December 9, 2005
US-Japan pork trade seen little affected from any beef deal
US pork exports to Japan are expected to be affected very little initially from the much-awaited reopening of the Japanese market to US beef, according to some market analysts.
On Thursday, Japan's food safety commission approved a report on the safety of US beef, a major step toward the reopening of Japan's ban on imports of US beef that has been in place since late December 2003.
However, upon the lifting of the ban, beef sales to Japan from the US likely will be very slow initially, analysts said.
Japan has imported more US pork since it placed a ban on imports of US beef following the discovery on Dec 23, 2003, of a cow in Washington state with mad-cow disease. The resumption of beef trade with Japan could displace some of the sales of US pork there, industry sources have said.

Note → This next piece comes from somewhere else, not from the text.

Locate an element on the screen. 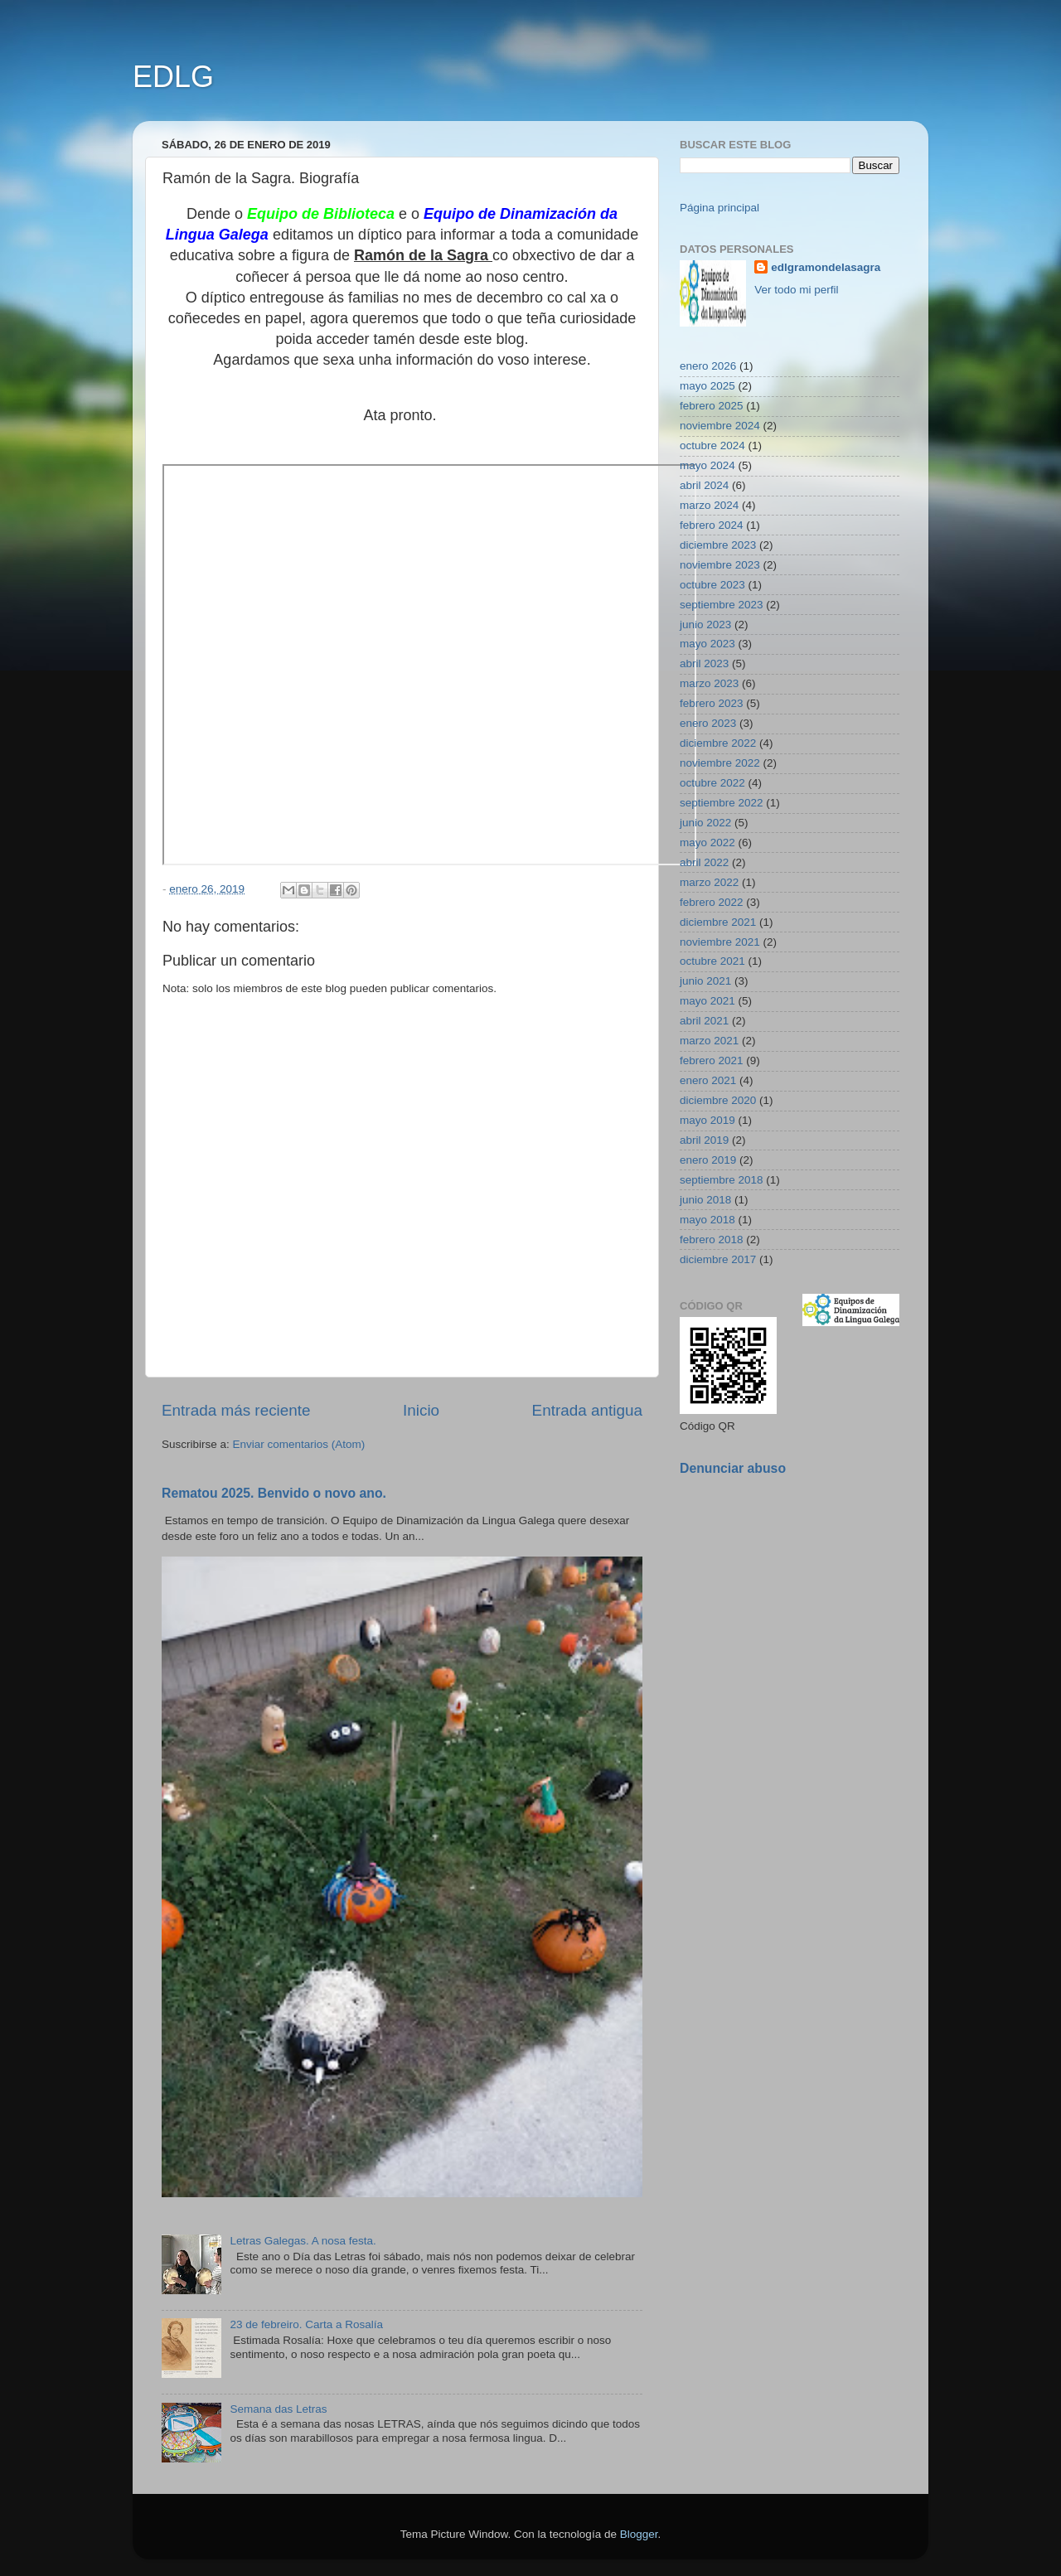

Dan Vaught, market analyst with A.G. Edwards and Sons in St. Louis, said if Japan announces soon that it is lifting the ban, as many people expect, he thinks it will take a while--probably three to four months--before there will be a significant volume of beef exported to Japan. Further, he projects that sales of US beef to Japan for 2006 could be only about 25 percent of the volume that was shipped in 2003.
Based on the relatively small amount of beef predicted to be shipped to Japan in 2006, especially early on, pork sales there likely will not be affected in the short term, Vaught said.
Japan ranked as the US's largest international customer for pork through the first nine months of 2005, with 270,523 tonnes, or about 31.8 percent of total pork exports. Mexico and Canada were the second and third largest international purchasers of US pork.
Don Roose, analyst with US Commodities in West Des Moines, Iowa, said the resumption of beef shipments to Japan could start slower than some people think. "It will take some time," he said.
Roose said Japan's ban on imports of US beef "definitely has had a positive effect on pork as well as poultry sales there, so the reopening of its borders to US beef could affect pork and poultry. However, Japan "can open its market (to beef), but we still have to have consumer acceptance," he said. "We look for a slow reopening."
Roose said the reopening of the Japanese market to US beef would be a "minor negative to the pork market and a minor positive for the beef complex".
Looking at lean hog futures, he said the premiums that are built into futures "are probably already a bit too much-meaning futures are overstated".
Vaught said much of the growth in pork exports the past two years has been to other countries, so a decline in sales to Japan might be absorbed by the other markets.
Also, what may be a "bigger deal," Vaught said, for the pork and poultry sectors than Japan's likely lifting of its US beef ban is what happens with high pathogenic bird flu cases around the world. If there is a major outbreak of human cases of bird flu, people could be reluctant to eat poultry, so exports of US beef and pork could grow. If the disease remains mostly in birds, for countries that have confidence in consuming poultry, US poultry sales abroad could increase.